Snap has faced a very challenging 2022, mainly because of a slowdown in advertiser spending on its platform that has dragged its stock price down almost 80 per cent this year.

It is also trying to contend with bigger and more well-funded social media companies, including Meta Platforms' Facebook, WhatsApp and Instagram, Google's YouTube and China-grown apps led by TikTok.

Snapchat, with about 557 million users, is the 12th-biggest social media platform — and that is counting even mainland China-focused apps, according to data from Statista.

Snap posted its first quarterly net profit in the fourth quarter of 2021, swinging to a $22.5 million gain from a $113m loss from a year earlier, as the company exceeded analysts’ expectations on earnings and user growth.

Revenue rose 42 per cent on an annual basis to about $1.3 billion in the three months ended December.

However, the company immediately returned to the red. It has reported about $782m in losses so far in 2022 — $422m in the second quarter and $360m in the first quarter, according to its earnings reports.

Revenue, however, remained positive, rising 13 per cent to $1.1bn and 38 per cent to $1.06bn, annually, in the second and first quarters of the year, respectively.

“While the continued growth of our community increases the long-term opportunity for our business, our financial results for the second quarter do not reflect our ambition,” chief executive Evan Spiegel said in the second-quarter earnings report.

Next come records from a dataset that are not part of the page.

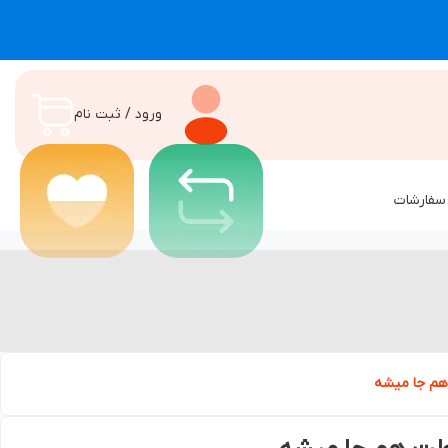
ورود / ثبت نام
سفارشات
هم جا میشه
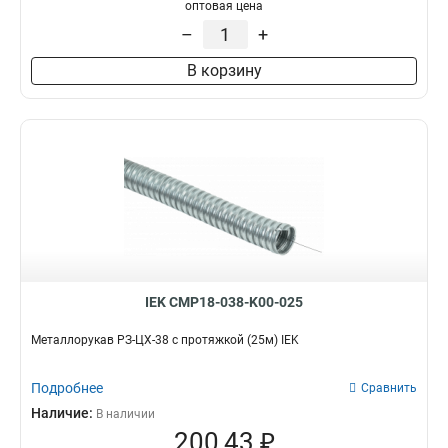
оптовая цена
–
+
В корзину
IEK CMP18-038-K00-025
Металлорукав РЗ-ЦХ-38 с протяжкой (25м) IEK
Подробнее
Сравнить
Наличие:
В наличии
200,43 ₽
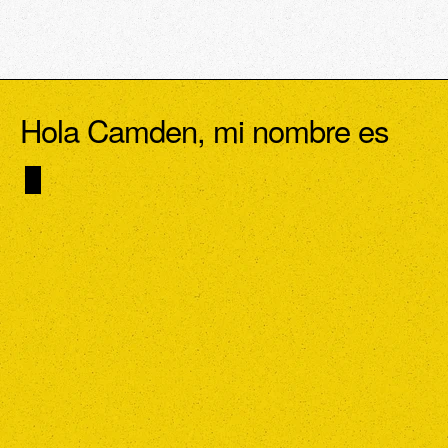
Hola Camden, mi nombre es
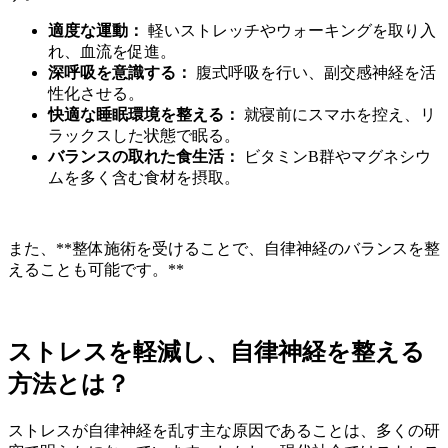
適度な運動：
軽いストレッチやウォーキングを取り入
れ、血流を促進。
深呼吸を意識する：
腹式呼吸を行い、副交感神経を活
性化させる。
快適な睡眠環境を整える：
就寝前にスマホを控え、リ
ラックスした状態で眠る。
バランスの取れた食生活：
ビタミンB群やマグネシウ
ムを多く含む食材を摂取。
また、**整体施術を受けることで、自律神経のバランスを整
えることも可能です。**
ストレスを軽減し、自律神経を整える
方法とは？
ストレスが自律神経を乱す主な原因であることは、多くの研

He said that to evolve the company's strategy to “reaccelerate revenue growth”, Snap would focus on key priorities — product innovation, heavy investments in its direct response advertising business and finding new sources of revenue to help diversify its top-line growth.

Snap continues to roll out new features in an effort to appeal to its users amid its fiscal troubles.

In July, the company announced a desktop version of Snapchat, which will allow users to access the platform beyond their mobile devices on personal computers and laptops. This is also a boon for iPad users, since there is currently no version of the app for Apple's tablet, much like WhatsApp.

On Tuesday, Snap unveiled a dual-camera feature that allows users to use a smartphone's front and rear cameras simultaneously. It will be initially be available on Apple's iOS, with Google's Android to follow soon.

There have been, however, no concrete plans announced on how to address the issues on advertising and creating revenue streams. Also, given the uncertainty, Snap told investors in its second-quarter earnings report that it would not offer any guidance for the current quarter.

Snap's shares fell 2.5 per cent to $10.01 at the close of trading in New York on Tuesday.